The SAFE (Structured Agreement for Future Equity) was invested by Y Combinator in 2013. They are intended to be short, simple (and therefore cheap – no legal advice needed), documents that outline investors’ right to purchase equity in a start-up at some time in the futures when the company does a prised round of funding. So like a Convertible Note – but with fewer terms and, as a result, fewer investor protections than found in a Note:
- SAFEs have no maturity date. Without a maturity date, there is no mechanism to require the start-up to repay the investor or to force the founders to convert the investors’ money to equity.
- SAFEs don’t have a right to dividends – so in the (unlikely event) the company becomes cash generative before a conversion – SAFE holders don’t have a right to any of that cash.
- SAFE holder receives neither debt nor equity. So legally have no protection offered by the fiduciary duty of the management to act in the interests of shareholders, nor by the legally enforceable debt terms.
- A SAFE has no interest rate. Therefore, when the SAFE converts, the investor does not get the additional shares that come from accrued interest under a Note.
All these things make a SAFE a much less attractive structure than a Note for an investor – and from my perspective a Note is not that good for investor (or founders) to start with:
In a 2017 survey of Angel Capital Association Members:
- 82% prefer to do priced rounds for their initial investments BUT
- 78% had done at least one convertible note in the last 18 months.
It seems that US investors don’t want to use them, but feel they have no alternative if they want to get into the ‘good deals’. (as if any of us actually know what the ‘good deals are going to be – what they mean is ‘hyped’ deals – also associated with being overvalued deals). So glad I primarily invest in the UK, where they are, thanks to the angel tax regulations, simply unknown.
Why to the Investors not like Notes? (just a few here to set the tone)
- The biggest problem with the convertible note is the pricing mechanism. The typical discounts to the next round is 20%. This is far too low to be fair to the investors unless the conversion occurs very quickly ( within say 6 months) after the angels invest. This discount really needs to be a minimum of 50% to make any sense.
- The Note holder in practice has no negotiating power to protect their position at the next round.
- The investor has none of the minority protections normally included in an equity deal. No seat on the board, no real information rights, no participation rights etc.
But let’s get back to the problem of the company looking to get investment by a SAFE – and the investors wondering how to deal with that request.
Its actually quite easy –
Just say No.
The entire precept being put forward by the company is false.
SAFE’s are not actually used very much in the USA.

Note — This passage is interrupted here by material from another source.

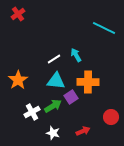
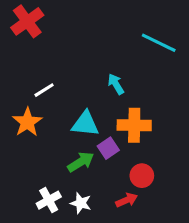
red cross: (18, 14) -> (27, 21), size x1.5
white line: (54, 59) -> (44, 90), moved
white cross: (32, 112) -> (49, 200), moved
red circle: (111, 117) -> (142, 176), moved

The Angel Capital Association, Angel Founders Report 2020, found that:
“While SAFE notes have captured the attention of many investors, especially accelerators on the West Coast of the USA, angels investing larger sums of money still prefer traditional deal structures. SAFE-driven incubator rounds are typically smaller investments, and when it comes to increased amounts, angels value investor protections, stronger governance and more balanced deals provided by prised equity”
So what are the typical structures used in practice by USA angels?:
- Preferred Shares (prised round – 52%
- Convertible Debt (Notes) – 37%
- Common Shares – 4%
- Other – 4%
- SAFE and similar – 3%
This is consistent with the finding of the 2019 Angel Resource Institute 2019 HALO Annual Report on Angel Investments.
“While we continue to see the use of SAFE notes they are a minor percentage of all Seed transactions at 4.7%”.
Where SAFEs are used, the primary reason does not seem to be anything to do with investment anyway, but rather regulations relating to US grant funding:
“We did find SAFEs were most frequently used inMid-Atlantic Region at 12%. The Mid-Atlantic use of SAFEs may be heavily influenced by US Federal DOE, NSF, NIH, and other grant money which does not permit debt as a liability while grant funds are in use, hence early stage companies who do not wish to price their round are opting for SAFE notes.
California was #2 in SAFE usage at 10%, influenced by California incubators and possibly by science companies vying for Federal grant funds”.
The SAFE investment agreement – not a good basis for an investment, and not actually used very much.